───── SUPPLIED DATA ─────
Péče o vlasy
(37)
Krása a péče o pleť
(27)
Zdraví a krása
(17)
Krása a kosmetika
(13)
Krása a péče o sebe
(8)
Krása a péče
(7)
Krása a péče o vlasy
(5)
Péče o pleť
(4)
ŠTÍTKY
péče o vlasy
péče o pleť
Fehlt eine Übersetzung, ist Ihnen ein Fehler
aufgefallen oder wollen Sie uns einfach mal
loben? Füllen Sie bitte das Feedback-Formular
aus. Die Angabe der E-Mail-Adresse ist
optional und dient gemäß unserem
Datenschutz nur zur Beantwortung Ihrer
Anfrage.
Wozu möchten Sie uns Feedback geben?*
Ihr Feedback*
─────
───── SUPPLIED DATA ─────
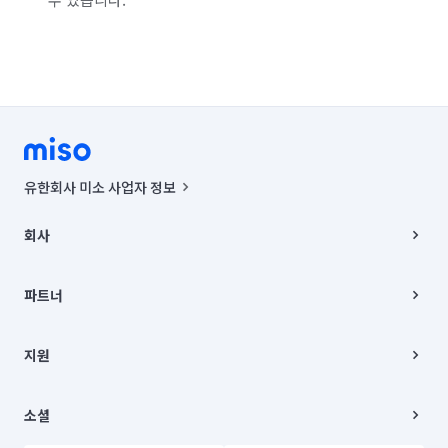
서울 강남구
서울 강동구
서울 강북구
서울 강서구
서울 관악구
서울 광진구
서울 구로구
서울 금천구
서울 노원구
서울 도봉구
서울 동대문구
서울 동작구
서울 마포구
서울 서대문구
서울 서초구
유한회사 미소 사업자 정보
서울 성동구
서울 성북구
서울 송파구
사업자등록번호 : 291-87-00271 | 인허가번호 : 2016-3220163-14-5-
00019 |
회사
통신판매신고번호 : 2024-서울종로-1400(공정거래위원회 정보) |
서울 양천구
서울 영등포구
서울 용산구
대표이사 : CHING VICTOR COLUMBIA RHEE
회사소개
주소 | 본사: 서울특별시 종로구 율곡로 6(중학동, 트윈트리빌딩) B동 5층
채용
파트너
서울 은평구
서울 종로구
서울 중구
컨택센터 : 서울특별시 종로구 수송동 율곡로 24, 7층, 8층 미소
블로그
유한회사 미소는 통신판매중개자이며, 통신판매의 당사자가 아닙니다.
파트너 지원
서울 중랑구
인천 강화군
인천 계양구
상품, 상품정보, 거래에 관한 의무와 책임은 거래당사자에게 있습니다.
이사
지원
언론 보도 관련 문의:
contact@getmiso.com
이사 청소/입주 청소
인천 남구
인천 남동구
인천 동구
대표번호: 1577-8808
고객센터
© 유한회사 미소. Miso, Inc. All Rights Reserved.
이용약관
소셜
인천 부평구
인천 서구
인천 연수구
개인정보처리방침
─────
───── SUPPLIED DATA ─────
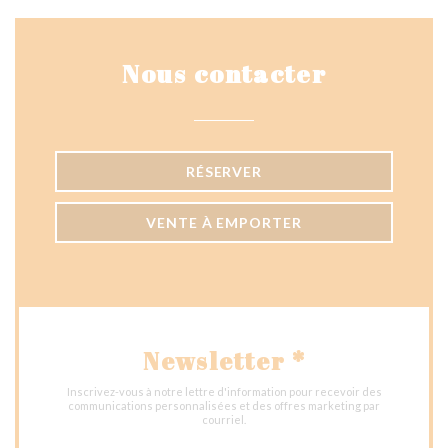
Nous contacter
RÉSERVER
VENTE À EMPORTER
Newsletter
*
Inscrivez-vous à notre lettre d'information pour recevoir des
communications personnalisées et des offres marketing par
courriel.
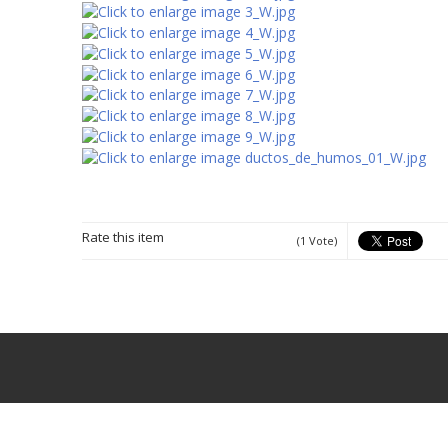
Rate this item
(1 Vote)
─────
* [ASSIGNED TASK] Using the records above, determine how many lines hold the word "서울특별시", and answer with that figure only.

* [YOUR RESPONSE] 2